[[ Material provided, beginning ]]

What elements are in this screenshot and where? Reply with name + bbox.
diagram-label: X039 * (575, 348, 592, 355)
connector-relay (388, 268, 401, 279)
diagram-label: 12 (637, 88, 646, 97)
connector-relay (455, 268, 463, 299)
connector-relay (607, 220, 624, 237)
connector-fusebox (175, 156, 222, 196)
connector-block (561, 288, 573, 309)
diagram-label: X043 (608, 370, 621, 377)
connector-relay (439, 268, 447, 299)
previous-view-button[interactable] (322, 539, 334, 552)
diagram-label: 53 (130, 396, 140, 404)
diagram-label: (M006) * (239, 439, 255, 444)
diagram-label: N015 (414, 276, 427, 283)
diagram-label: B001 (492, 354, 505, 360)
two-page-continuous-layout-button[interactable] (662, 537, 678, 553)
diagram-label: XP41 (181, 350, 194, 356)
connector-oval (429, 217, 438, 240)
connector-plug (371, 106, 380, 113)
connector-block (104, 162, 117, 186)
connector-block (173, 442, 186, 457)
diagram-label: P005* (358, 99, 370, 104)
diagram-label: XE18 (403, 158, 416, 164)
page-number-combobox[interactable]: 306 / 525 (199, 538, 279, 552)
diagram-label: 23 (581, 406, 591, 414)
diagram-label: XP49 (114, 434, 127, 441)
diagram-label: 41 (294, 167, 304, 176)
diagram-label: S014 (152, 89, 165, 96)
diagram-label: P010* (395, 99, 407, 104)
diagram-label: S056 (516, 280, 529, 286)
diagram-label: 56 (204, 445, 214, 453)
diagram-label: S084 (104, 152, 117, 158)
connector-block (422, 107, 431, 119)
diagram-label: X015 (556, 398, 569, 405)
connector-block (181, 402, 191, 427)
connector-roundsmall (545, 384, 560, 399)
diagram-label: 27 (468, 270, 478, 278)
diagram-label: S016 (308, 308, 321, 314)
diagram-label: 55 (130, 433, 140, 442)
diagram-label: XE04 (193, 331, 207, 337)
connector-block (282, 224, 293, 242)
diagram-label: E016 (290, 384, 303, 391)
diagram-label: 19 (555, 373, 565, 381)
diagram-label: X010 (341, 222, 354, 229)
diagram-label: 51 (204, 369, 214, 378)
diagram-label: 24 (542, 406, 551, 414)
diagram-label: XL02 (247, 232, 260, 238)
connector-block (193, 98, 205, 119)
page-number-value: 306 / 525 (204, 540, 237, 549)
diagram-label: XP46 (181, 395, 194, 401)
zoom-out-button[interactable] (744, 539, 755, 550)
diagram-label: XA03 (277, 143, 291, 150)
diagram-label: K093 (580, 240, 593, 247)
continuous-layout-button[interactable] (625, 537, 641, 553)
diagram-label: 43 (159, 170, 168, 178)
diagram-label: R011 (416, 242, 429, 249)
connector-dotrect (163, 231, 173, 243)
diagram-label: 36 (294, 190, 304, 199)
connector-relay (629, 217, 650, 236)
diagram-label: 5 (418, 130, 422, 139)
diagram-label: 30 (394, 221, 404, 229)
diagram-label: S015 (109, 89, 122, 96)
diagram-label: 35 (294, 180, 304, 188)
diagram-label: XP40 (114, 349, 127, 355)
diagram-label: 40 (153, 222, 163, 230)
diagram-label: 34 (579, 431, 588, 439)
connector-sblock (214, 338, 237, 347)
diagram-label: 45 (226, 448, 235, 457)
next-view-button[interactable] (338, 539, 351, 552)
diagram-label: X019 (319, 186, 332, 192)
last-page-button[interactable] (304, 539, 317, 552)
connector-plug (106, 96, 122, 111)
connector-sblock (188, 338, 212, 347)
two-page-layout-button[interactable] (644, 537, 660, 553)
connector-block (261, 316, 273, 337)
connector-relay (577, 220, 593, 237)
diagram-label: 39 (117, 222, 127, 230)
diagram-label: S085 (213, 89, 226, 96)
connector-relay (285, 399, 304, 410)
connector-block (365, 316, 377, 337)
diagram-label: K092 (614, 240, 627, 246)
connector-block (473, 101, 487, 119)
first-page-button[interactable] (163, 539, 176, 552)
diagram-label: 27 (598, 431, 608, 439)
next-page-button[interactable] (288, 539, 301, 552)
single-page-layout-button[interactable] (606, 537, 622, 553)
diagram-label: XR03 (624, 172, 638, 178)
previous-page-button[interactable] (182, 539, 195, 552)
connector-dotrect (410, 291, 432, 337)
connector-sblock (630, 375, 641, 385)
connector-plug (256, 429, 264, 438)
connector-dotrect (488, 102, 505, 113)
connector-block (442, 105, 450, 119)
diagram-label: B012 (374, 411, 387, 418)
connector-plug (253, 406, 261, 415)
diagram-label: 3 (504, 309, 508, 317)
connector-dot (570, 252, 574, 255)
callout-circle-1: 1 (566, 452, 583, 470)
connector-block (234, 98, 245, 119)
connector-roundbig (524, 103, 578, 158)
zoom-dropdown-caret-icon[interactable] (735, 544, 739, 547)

[[ Material provided, end ]]
[[ Material provided, beginning ]]

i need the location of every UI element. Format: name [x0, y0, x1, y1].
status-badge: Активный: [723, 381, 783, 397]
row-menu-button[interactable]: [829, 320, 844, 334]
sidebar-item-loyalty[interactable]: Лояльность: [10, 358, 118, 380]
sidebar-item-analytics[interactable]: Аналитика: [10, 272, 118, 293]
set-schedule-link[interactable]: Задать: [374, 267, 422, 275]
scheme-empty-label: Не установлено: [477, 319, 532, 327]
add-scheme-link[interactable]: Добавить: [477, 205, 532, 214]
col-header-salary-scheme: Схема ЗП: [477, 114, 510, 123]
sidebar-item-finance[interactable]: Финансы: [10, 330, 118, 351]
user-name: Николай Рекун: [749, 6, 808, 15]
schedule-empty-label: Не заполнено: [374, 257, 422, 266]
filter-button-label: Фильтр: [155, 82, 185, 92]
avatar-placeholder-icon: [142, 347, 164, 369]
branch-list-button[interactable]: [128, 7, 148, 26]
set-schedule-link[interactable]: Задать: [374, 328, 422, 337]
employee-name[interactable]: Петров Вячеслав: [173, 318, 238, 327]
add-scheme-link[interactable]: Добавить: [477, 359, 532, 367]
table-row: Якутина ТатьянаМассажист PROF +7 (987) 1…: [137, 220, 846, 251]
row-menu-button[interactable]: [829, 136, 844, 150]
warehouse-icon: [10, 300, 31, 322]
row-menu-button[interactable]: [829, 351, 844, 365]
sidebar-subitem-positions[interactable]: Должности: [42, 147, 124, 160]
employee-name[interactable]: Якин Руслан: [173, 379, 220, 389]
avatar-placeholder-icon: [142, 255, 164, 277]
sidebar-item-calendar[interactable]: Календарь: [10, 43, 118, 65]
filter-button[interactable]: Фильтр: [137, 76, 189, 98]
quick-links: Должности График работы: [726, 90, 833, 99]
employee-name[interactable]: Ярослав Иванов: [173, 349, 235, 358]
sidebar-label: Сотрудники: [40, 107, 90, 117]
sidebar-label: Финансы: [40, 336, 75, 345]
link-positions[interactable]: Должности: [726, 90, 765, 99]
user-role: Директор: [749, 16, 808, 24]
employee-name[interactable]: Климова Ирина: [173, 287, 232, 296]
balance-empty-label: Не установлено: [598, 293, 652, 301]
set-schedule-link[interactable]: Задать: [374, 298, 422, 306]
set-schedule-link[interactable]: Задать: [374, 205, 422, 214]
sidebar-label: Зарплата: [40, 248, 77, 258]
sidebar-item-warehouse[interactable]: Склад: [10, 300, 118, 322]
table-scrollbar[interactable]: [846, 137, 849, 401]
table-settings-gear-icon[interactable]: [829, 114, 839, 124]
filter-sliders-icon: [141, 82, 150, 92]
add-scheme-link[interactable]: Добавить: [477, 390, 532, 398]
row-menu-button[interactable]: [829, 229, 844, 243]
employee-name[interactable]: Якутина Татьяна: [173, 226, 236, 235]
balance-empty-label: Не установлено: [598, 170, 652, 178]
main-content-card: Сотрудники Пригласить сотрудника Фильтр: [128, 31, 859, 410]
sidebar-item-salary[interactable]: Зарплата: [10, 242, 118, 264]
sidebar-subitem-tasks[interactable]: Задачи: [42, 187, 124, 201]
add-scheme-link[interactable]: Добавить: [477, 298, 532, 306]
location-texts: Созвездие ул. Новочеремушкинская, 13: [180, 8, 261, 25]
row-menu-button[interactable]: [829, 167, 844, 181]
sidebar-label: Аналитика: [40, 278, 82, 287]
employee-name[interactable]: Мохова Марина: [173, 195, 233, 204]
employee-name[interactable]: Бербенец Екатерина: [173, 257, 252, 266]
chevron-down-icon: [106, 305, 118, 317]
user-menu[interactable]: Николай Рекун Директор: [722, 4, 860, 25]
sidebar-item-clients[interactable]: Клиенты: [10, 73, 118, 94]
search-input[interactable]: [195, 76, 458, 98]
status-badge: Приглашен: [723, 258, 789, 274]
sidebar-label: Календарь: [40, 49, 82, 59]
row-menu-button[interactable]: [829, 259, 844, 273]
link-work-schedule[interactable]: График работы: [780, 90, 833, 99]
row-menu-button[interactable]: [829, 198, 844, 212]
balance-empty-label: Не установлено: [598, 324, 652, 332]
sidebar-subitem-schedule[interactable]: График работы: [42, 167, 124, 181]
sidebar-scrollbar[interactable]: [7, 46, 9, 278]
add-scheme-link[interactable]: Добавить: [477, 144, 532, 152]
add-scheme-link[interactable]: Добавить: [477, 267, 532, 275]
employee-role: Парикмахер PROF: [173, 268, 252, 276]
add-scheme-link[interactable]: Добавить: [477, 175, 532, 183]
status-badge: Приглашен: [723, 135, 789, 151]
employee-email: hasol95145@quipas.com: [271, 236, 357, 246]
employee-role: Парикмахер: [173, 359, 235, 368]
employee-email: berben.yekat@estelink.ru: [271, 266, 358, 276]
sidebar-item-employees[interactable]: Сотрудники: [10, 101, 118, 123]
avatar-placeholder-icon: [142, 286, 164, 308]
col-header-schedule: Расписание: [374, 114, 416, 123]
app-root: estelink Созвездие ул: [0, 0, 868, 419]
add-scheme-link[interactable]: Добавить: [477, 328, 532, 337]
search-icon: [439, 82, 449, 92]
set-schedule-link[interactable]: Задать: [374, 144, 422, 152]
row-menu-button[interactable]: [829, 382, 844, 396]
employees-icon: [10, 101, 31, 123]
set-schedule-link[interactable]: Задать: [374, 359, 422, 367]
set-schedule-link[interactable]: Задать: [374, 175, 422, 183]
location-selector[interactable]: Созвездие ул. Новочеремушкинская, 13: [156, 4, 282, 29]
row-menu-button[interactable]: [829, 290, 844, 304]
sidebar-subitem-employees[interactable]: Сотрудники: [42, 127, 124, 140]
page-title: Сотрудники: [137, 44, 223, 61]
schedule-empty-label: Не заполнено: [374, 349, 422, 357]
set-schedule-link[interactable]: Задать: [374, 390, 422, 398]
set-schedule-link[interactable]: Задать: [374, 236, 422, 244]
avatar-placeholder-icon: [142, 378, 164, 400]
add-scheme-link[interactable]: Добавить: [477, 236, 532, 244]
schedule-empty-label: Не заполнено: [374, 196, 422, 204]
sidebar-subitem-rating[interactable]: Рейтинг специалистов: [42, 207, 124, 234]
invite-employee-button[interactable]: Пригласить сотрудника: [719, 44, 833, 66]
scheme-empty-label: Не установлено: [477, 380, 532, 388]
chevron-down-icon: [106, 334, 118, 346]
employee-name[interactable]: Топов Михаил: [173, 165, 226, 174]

[[ Material provided, end ]]

__Work instruction__. Track down all lines above with the string "filter" and copy them.

__Task answer__.
filter-button-label: Фильтр: [155, 82, 185, 92]
filter-button[interactable]: Фильтр: [137, 76, 189, 98]
filter-sliders-icon: [141, 82, 150, 92]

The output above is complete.